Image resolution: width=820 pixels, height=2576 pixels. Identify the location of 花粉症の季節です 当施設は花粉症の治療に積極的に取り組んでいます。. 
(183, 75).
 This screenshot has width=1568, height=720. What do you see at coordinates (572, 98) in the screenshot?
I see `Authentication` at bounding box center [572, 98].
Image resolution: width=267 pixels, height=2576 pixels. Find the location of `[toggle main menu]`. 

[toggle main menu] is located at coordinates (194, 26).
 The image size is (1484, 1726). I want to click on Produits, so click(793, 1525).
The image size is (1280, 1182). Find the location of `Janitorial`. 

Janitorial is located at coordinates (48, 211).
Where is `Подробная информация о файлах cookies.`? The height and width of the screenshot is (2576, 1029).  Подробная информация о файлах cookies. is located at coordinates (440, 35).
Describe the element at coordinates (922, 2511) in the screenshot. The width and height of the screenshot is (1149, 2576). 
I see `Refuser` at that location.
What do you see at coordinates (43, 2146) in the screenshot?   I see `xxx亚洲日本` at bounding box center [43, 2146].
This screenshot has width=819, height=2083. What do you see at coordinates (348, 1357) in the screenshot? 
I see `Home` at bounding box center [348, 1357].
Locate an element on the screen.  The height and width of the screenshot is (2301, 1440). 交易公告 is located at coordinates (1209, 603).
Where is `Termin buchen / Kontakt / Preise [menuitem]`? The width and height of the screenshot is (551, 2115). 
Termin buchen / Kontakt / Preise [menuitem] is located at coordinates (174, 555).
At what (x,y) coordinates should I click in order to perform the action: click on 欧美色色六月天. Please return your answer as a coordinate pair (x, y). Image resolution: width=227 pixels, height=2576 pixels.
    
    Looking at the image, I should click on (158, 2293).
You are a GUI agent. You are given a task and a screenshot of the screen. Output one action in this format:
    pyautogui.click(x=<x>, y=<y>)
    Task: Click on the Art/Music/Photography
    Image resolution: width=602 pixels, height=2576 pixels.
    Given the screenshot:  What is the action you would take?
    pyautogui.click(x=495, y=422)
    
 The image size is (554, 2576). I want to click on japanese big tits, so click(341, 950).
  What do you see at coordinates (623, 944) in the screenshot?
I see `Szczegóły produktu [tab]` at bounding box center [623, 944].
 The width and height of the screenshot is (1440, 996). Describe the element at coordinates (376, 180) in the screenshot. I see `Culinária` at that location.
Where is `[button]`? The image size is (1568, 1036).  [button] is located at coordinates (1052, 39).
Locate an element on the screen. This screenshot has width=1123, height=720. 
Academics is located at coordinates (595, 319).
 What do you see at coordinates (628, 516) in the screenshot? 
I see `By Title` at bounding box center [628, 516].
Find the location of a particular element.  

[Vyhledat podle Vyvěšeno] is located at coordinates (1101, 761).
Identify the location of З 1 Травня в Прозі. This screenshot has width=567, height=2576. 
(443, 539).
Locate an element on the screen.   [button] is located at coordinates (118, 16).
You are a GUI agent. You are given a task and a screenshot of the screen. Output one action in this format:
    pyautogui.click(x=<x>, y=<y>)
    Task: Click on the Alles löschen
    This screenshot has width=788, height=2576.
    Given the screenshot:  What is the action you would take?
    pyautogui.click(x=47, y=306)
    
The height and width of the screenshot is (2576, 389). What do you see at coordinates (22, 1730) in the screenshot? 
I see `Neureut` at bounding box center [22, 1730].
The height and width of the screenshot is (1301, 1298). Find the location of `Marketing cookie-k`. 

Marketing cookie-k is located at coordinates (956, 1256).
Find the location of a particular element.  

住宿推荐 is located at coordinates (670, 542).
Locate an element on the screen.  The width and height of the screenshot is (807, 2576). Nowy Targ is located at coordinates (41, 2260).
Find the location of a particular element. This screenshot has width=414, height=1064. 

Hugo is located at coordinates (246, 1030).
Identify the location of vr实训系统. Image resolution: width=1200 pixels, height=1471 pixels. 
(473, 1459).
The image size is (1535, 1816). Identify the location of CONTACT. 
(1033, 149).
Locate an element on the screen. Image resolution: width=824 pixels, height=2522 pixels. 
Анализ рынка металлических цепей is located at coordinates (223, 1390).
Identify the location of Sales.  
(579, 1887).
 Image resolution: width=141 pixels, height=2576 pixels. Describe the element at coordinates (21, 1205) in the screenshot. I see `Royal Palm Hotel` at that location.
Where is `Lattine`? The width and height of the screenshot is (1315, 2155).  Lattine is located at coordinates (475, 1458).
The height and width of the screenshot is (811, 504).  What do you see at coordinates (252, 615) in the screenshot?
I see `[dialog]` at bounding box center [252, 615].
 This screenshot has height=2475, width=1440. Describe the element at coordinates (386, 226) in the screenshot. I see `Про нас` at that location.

========================================================================

From the first line to the last, transcribe the listing exactly.

Image resolution: width=820 pixels, height=2576 pixels. Identify the location of 花粉症の季節です 当施設は花粉症の治療に積極的に取り組んでいます。. 
(183, 75).
 This screenshot has width=1568, height=720. What do you see at coordinates (572, 98) in the screenshot?
I see `Authentication` at bounding box center [572, 98].
Image resolution: width=267 pixels, height=2576 pixels. Find the location of `[toggle main menu]`. 

[toggle main menu] is located at coordinates (194, 26).
 The image size is (1484, 1726). I want to click on Produits, so click(793, 1525).
The image size is (1280, 1182). Find the location of `Janitorial`. 

Janitorial is located at coordinates (48, 211).
Where is `Подробная информация о файлах cookies.`? The height and width of the screenshot is (2576, 1029).  Подробная информация о файлах cookies. is located at coordinates (440, 35).
Describe the element at coordinates (922, 2511) in the screenshot. The width and height of the screenshot is (1149, 2576). 
I see `Refuser` at that location.
What do you see at coordinates (43, 2146) in the screenshot?   I see `xxx亚洲日本` at bounding box center [43, 2146].
This screenshot has width=819, height=2083. What do you see at coordinates (348, 1357) in the screenshot? 
I see `Home` at bounding box center [348, 1357].
Locate an element on the screen.  The height and width of the screenshot is (2301, 1440). 交易公告 is located at coordinates (1209, 603).
Where is `Termin buchen / Kontakt / Preise [menuitem]`? The width and height of the screenshot is (551, 2115). 
Termin buchen / Kontakt / Preise [menuitem] is located at coordinates (174, 555).
At what (x,y) coordinates should I click in order to perform the action: click on 欧美色色六月天. Please return your answer as a coordinate pair (x, y). Image resolution: width=227 pixels, height=2576 pixels.
    
    Looking at the image, I should click on (158, 2293).
You are a GUI agent. You are given a task and a screenshot of the screen. Output one action in this format:
    pyautogui.click(x=<x>, y=<y>)
    Task: Click on the Art/Music/Photography
    Image resolution: width=602 pixels, height=2576 pixels.
    Given the screenshot:  What is the action you would take?
    pyautogui.click(x=495, y=422)
    
 The image size is (554, 2576). I want to click on japanese big tits, so click(341, 950).
  What do you see at coordinates (623, 944) in the screenshot?
I see `Szczegóły produktu [tab]` at bounding box center [623, 944].
 The width and height of the screenshot is (1440, 996). Describe the element at coordinates (376, 180) in the screenshot. I see `Culinária` at that location.
Where is `[button]`? The image size is (1568, 1036).  [button] is located at coordinates (1052, 39).
Locate an element on the screen. This screenshot has width=1123, height=720. 
Academics is located at coordinates (595, 319).
 What do you see at coordinates (628, 516) in the screenshot? 
I see `By Title` at bounding box center [628, 516].
Find the location of a particular element.  

[Vyhledat podle Vyvěšeno] is located at coordinates (1101, 761).
Identify the location of З 1 Травня в Прозі. This screenshot has width=567, height=2576. 
(443, 539).
Locate an element on the screen.   [button] is located at coordinates (118, 16).
You are a GUI agent. You are given a task and a screenshot of the screen. Output one action in this format:
    pyautogui.click(x=<x>, y=<y>)
    Task: Click on the Alles löschen
    This screenshot has width=788, height=2576.
    Given the screenshot:  What is the action you would take?
    pyautogui.click(x=47, y=306)
    
The height and width of the screenshot is (2576, 389). What do you see at coordinates (22, 1730) in the screenshot? 
I see `Neureut` at bounding box center [22, 1730].
The height and width of the screenshot is (1301, 1298). Find the location of `Marketing cookie-k`. 

Marketing cookie-k is located at coordinates (956, 1256).
Find the location of a particular element.  

住宿推荐 is located at coordinates (670, 542).
Locate an element on the screen.  The width and height of the screenshot is (807, 2576). Nowy Targ is located at coordinates (41, 2260).
Find the location of a particular element. This screenshot has width=414, height=1064. 

Hugo is located at coordinates (246, 1030).
Identify the location of vr实训系统. Image resolution: width=1200 pixels, height=1471 pixels. 
(473, 1459).
The image size is (1535, 1816). Identify the location of CONTACT. 
(1033, 149).
Locate an element on the screen. Image resolution: width=824 pixels, height=2522 pixels. 
Анализ рынка металлических цепей is located at coordinates (223, 1390).
Identify the location of Sales.  
(579, 1887).
 Image resolution: width=141 pixels, height=2576 pixels. Describe the element at coordinates (21, 1205) in the screenshot. I see `Royal Palm Hotel` at that location.
Where is `Lattine`? The width and height of the screenshot is (1315, 2155).  Lattine is located at coordinates (475, 1458).
The height and width of the screenshot is (811, 504).  What do you see at coordinates (252, 615) in the screenshot?
I see `[dialog]` at bounding box center [252, 615].
 This screenshot has height=2475, width=1440. Describe the element at coordinates (386, 226) in the screenshot. I see `Про нас` at that location.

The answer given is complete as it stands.